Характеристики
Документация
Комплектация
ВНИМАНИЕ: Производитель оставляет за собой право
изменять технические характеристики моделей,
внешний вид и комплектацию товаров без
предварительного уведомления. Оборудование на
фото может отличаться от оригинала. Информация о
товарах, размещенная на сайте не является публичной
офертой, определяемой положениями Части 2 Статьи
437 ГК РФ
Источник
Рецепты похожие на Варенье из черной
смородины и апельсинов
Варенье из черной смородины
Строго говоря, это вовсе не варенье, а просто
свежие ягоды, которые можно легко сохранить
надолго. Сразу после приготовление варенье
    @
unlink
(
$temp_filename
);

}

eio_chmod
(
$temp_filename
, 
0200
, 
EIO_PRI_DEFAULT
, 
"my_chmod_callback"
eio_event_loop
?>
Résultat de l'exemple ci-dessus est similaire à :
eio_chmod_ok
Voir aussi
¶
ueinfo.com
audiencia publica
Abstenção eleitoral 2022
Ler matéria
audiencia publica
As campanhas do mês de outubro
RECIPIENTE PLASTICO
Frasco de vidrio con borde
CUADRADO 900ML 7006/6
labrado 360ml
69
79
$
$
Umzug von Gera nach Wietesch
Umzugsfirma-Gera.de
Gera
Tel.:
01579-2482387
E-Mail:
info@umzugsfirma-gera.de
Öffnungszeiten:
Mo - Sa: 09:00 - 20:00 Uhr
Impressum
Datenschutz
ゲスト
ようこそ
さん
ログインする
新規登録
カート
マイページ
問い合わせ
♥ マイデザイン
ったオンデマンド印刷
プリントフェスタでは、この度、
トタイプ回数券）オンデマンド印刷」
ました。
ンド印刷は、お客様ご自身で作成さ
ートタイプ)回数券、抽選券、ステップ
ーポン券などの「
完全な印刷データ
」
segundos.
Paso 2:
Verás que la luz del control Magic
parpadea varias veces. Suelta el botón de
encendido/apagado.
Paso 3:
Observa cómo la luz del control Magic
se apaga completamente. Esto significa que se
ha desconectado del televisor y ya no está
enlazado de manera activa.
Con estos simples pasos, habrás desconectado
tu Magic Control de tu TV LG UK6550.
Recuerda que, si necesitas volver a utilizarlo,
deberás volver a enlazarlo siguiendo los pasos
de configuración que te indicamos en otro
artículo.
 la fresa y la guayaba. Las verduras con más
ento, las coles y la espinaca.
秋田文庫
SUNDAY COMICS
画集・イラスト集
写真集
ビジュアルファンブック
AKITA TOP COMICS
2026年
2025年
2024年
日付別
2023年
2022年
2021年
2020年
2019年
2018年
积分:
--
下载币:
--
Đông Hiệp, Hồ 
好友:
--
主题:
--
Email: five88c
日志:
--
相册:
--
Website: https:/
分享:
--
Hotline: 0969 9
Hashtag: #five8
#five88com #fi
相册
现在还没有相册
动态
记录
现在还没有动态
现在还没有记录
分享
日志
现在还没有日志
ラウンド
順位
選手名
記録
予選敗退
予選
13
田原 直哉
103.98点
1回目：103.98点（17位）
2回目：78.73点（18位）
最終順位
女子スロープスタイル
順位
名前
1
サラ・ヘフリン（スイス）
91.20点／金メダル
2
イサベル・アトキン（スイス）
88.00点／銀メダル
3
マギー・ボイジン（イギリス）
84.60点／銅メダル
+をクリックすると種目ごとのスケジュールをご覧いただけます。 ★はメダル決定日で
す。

+ + +

Restate the data word for word.

Expected answer -
Характеристики
Документация
Комплектация
ВНИМАНИЕ: Производитель оставляет за собой право
изменять технические характеристики моделей,
внешний вид и комплектацию товаров без
предварительного уведомления. Оборудование на
фото может отличаться от оригинала. Информация о
товарах, размещенная на сайте не является публичной
офертой, определяемой положениями Части 2 Статьи
437 ГК РФ
Источник
Рецепты похожие на Варенье из черной
смородины и апельсинов
Варенье из черной смородины
Строго говоря, это вовсе не варенье, а просто
свежие ягоды, которые можно легко сохранить
надолго. Сразу после приготовление варенье
    @
unlink
(
$temp_filename
);

}

eio_chmod
(
$temp_filename
, 
0200
, 
EIO_PRI_DEFAULT
, 
"my_chmod_callback"
eio_event_loop
?>
Résultat de l'exemple ci-dessus est similaire à :
eio_chmod_ok
Voir aussi
¶
ueinfo.com
audiencia publica
Abstenção eleitoral 2022
Ler matéria
audiencia publica
As campanhas do mês de outubro
RECIPIENTE PLASTICO
Frasco de vidrio con borde
CUADRADO 900ML 7006/6
labrado 360ml
69
79
$
$
Umzug von Gera nach Wietesch
Umzugsfirma-Gera.de
Gera
Tel.:
01579-2482387
E-Mail:
info@umzugsfirma-gera.de
Öffnungszeiten:
Mo - Sa: 09:00 - 20:00 Uhr
Impressum
Datenschutz
ゲスト
ようこそ
さん
ログインする
新規登録
カート
マイページ
問い合わせ
♥ マイデザイン
ったオンデマンド印刷
プリントフェスタでは、この度、
トタイプ回数券）オンデマンド印刷」
ました。
ンド印刷は、お客様ご自身で作成さ
ートタイプ)回数券、抽選券、ステップ
ーポン券などの「
完全な印刷データ
」
segundos.
Paso 2:
Verás que la luz del control Magic
parpadea varias veces. Suelta el botón de
encendido/apagado.
Paso 3:
Observa cómo la luz del control Magic
se apaga completamente. Esto significa que se
ha desconectado del televisor y ya no está
enlazado de manera activa.
Con estos simples pasos, habrás desconectado
tu Magic Control de tu TV LG UK6550.
Recuerda que, si necesitas volver a utilizarlo,
deberás volver a enlazarlo siguiendo los pasos
de configuración que te indicamos en otro
artículo.
 la fresa y la guayaba. Las verduras con más
ento, las coles y la espinaca.
秋田文庫
SUNDAY COMICS
画集・イラスト集
写真集
ビジュアルファンブック
AKITA TOP COMICS
2026年
2025年
2024年
日付別
2023年
2022年
2021年
2020年
2019年
2018年
积分:
--
下载币:
--
Đông Hiệp, Hồ 
好友:
--
主题:
--
Email: five88c
日志:
--
相册:
--
Website: https:/
分享:
--
Hotline: 0969 9
Hashtag: #five8
#five88com #fi
相册
现在还没有相册
动态
记录
现在还没有动态
现在还没有记录
分享
日志
现在还没有日志
ラウンド
順位
選手名
記録
予選敗退
予選
13
田原 直哉
103.98点
1回目：103.98点（17位）
2回目：78.73点（18位）
最終順位
女子スロープスタイル
順位
名前
1
サラ・ヘフリン（スイス）
91.20点／金メダル
2
イサベル・アトキン（スイス）
88.00点／銀メダル
3
マギー・ボイジン（イギリス）
84.60点／銅メダル
+をクリックすると種目ごとのスケジュールをご覧いただけます。 ★はメダル決定日で
す。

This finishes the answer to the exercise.